I found an odd and unsettling sense of serenity in that darkened room where the painted faced clown screamed at me. His repetitious impression of a spoiled child, supine, legs kicking in the air, his fists pounding the floor, screaming “No! No! No!” was, for some odd reason, comforting to me, in fact, enthralling. This video image looped on the silver screen, positioned flat against the wall, over and over again, his shining yellow and red striped satin paints, seeming to billow with every kick of his legs, and the white frill around his neck very old fashioned.

The walls of the room were black, so black they seemed to eat all light emitted from the projectors overhead and four small, nineteen inch tvs, two stacks of two, which projected the nightmarish images of painted faces and brightly colored gaudy outfits. Across the room from the paroxysmal clown, was the same clown, on a twelve foot by twelve foot silver screen, sitting on a toilet, his pants around his knees, fumbling with a newspaper, which kept falling from his hands. Wedged between the walls of a dirty public restroom stall, this clown shifted uncomfortably, constantly fumbling with a large newspaper, while the sounds of pedestrians entering the bathroom could be heard around him.

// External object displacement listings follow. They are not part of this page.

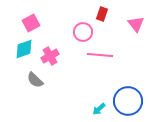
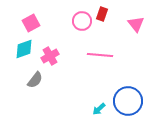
pink circle: moved 1 px left, 11 px up
gray semicircle: rotated 96 degrees counterclockwise
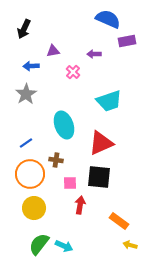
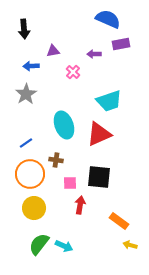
black arrow: rotated 30 degrees counterclockwise
purple rectangle: moved 6 px left, 3 px down
red triangle: moved 2 px left, 9 px up
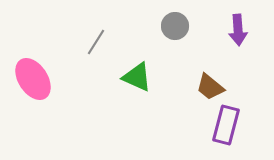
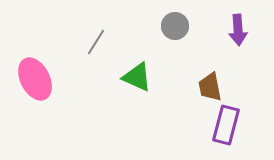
pink ellipse: moved 2 px right; rotated 6 degrees clockwise
brown trapezoid: rotated 40 degrees clockwise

There was something soothing in those sounds.

I felt at home in the cinematographic lamp light, with the screams echoing through those darkened walls, images of brightly painted clowns, inundating me from all sides.

Bruce Nauman, what a genius?

There was something hypnotic about it, something confusing, yet enthralling. Fascinating, it was goddamn fascinating.

I wondered, what would it be like to walk into the Art Institue of Chicago, day after day, and sit in this room, bathed in the halogen lamp glow, watching screaming clowns. I wonder, would that be torture?